[Opening Supplied material section]
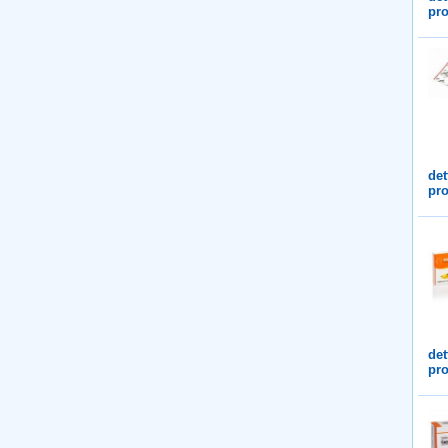
pro
det
pro
det
pro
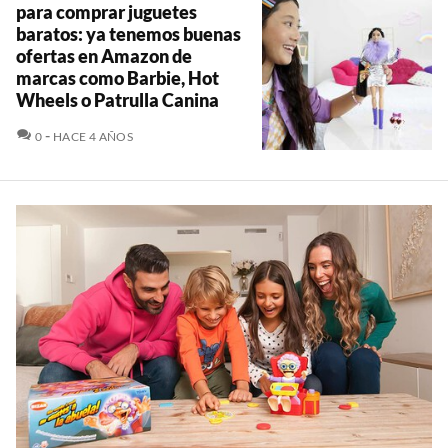
para comprar juguetes
baratos: ya tenemos buenas
ofertas en Amazon de
marcas como Barbie, Hot
Wheels o Patrulla Canina
COMENTARIOS
0
HACE 4 AÑOS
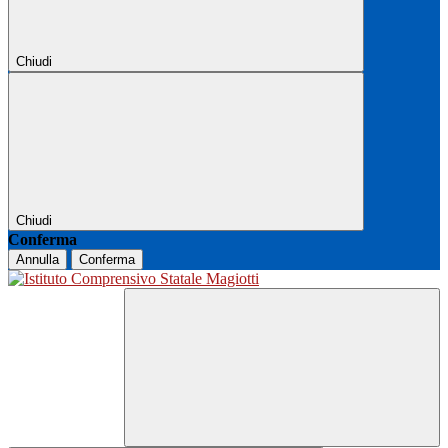
Chiudi
Chiudi
Conferma
Annulla
Conferma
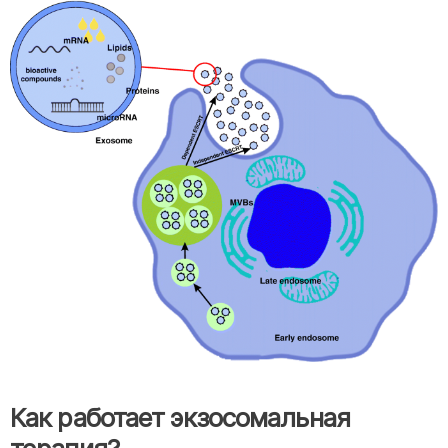
Как работает экзосомальная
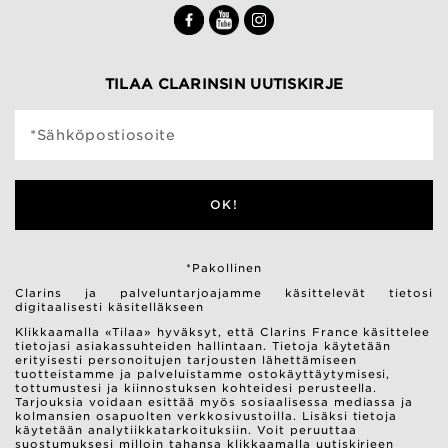
TILAA CLARINSIN UUTISKIRJE
*Sähköpostiosoite
OK!
*Pakollinen
Clarins ja palveluntarjoajamme käsittelevät tietosi
digitaalisesti käsitelläkseen
Klikkaamalla «Tilaa» hyväksyt, että Clarins France käsittelee
tietojasi asiakassuhteiden hallintaan. Tietoja käytetään
erityisesti personoitujen tarjousten lähettämiseen
tuotteistamme ja palveluistamme ostokäyttäytymisesi,
tottumustesi ja kiinnostuksen kohteidesi perusteella.
Tarjouksia voidaan esittää myös sosiaalisessa mediassa ja
kolmansien osapuolten verkkosivustoilla. Lisäksi tietoja
käytetään analytiikkatarkoituksiin. Voit peruuttaa
suostumuksesi milloin tahansa klikkaamalla uutiskirjeen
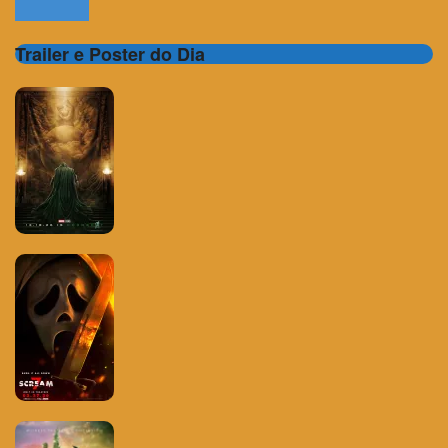
Trailer e Poster do Dia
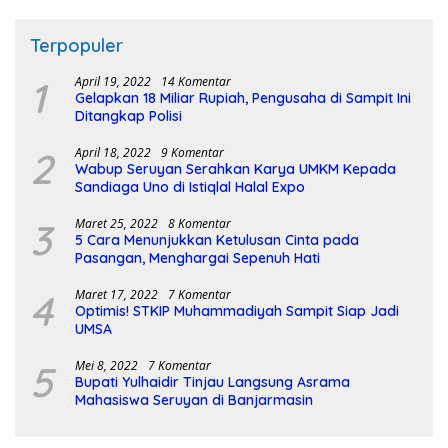
Terpopuler
1
April 19, 2022
14 Komentar
Gelapkan 18 Miliar Rupiah, Pengusaha di Sampit Ini
Ditangkap Polisi
2
April 18, 2022
9 Komentar
Wabup Seruyan Serahkan Karya UMKM Kepada
Sandiaga Uno di Istiqlal Halal Expo
3
Maret 25, 2022
8 Komentar
5 Cara Menunjukkan Ketulusan Cinta pada
Pasangan, Menghargai Sepenuh Hati
4
Maret 17, 2022
7 Komentar
Optimis! STKIP Muhammadiyah Sampit Siap Jadi
UMSA
5
Mei 8, 2022
7 Komentar
Bupati Yulhaidir Tinjau Langsung Asrama
Mahasiswa Seruyan di Banjarmasin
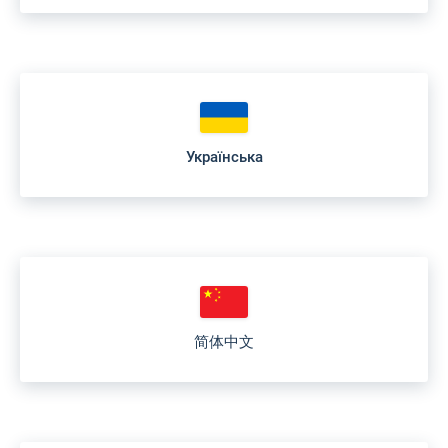
Українська
简体中文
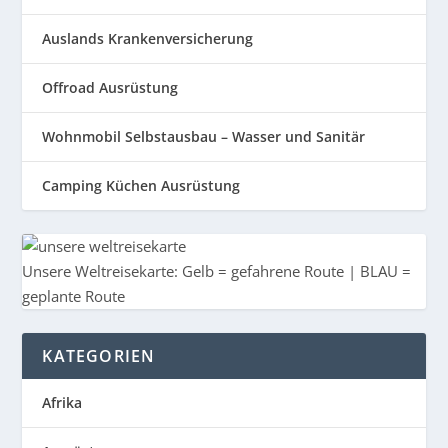
Auslands Krankenversicherung
Offroad Ausrüstung
Wohnmobil Selbstausbau – Wasser und Sanitär
Camping Küchen Ausrüstung
Unsere Weltreisekarte: Gelb = gefahrene Route | BLAU =
geplante Route
KATEGORIEN
Afrika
[Closing Supplied material section]
Would you return all of the data above word for word, omitting every picture?

pro
det
pro
det
pro
para comprar juguetes
baratos: ya tenemos buenas
ofertas en Amazon de
marcas como Barbie, Hot
Wheels o Patrulla Canina
COMENTARIOS
0
HACE 4 AÑOS
Chiudi
Chiudi
Conferma
Annulla
Conferma
Как работает экзосомальная
TILAA CLARINSIN UUTISKIRJE
*Sähköpostiosoite
OK!
*Pakollinen
Clarins ja palveluntarjoajamme käsittelevät tietosi
digitaalisesti käsitelläkseen
Klikkaamalla «Tilaa» hyväksyt, että Clarins France käsittelee
tietojasi asiakassuhteiden hallintaan. Tietoja käytetään
erityisesti personoitujen tarjousten lähettämiseen
tuotteistamme ja palveluistamme ostokäyttäytymisesi,
tottumustesi ja kiinnostuksen kohteidesi perusteella.
Tarjouksia voidaan esittää myös sosiaalisessa mediassa ja
kolmansien osapuolten verkkosivustoilla. Lisäksi tietoja
käytetään analytiikkatarkoituksiin. Voit peruuttaa
suostumuksesi milloin tahansa klikkaamalla uutiskirjeen
Trailer e Poster do Dia
Terpopuler
1
April 19, 2022
14 Komentar
Gelapkan 18 Miliar Rupiah, Pengusaha di Sampit Ini
Ditangkap Polisi
2
April 18, 2022
9 Komentar
Wabup Seruyan Serahkan Karya UMKM Kepada
Sandiaga Uno di Istiqlal Halal Expo
3
Maret 25, 2022
8 Komentar
5 Cara Menunjukkan Ketulusan Cinta pada
Pasangan, Menghargai Sepenuh Hati
4
Maret 17, 2022
7 Komentar
Optimis! STKIP Muhammadiyah Sampit Siap Jadi
UMSA
5
Mei 8, 2022
7 Komentar
Bupati Yulhaidir Tinjau Langsung Asrama
Mahasiswa Seruyan di Banjarmasin
Українська
简体中文
Auslands Krankenversicherung
Offroad Ausrüstung
Wohnmobil Selbstausbau – Wasser und Sanitär
Camping Küchen Ausrüstung
Unsere Weltreisekarte: Gelb = gefahrene Route | BLAU =
geplante Route
KATEGORIEN
Afrika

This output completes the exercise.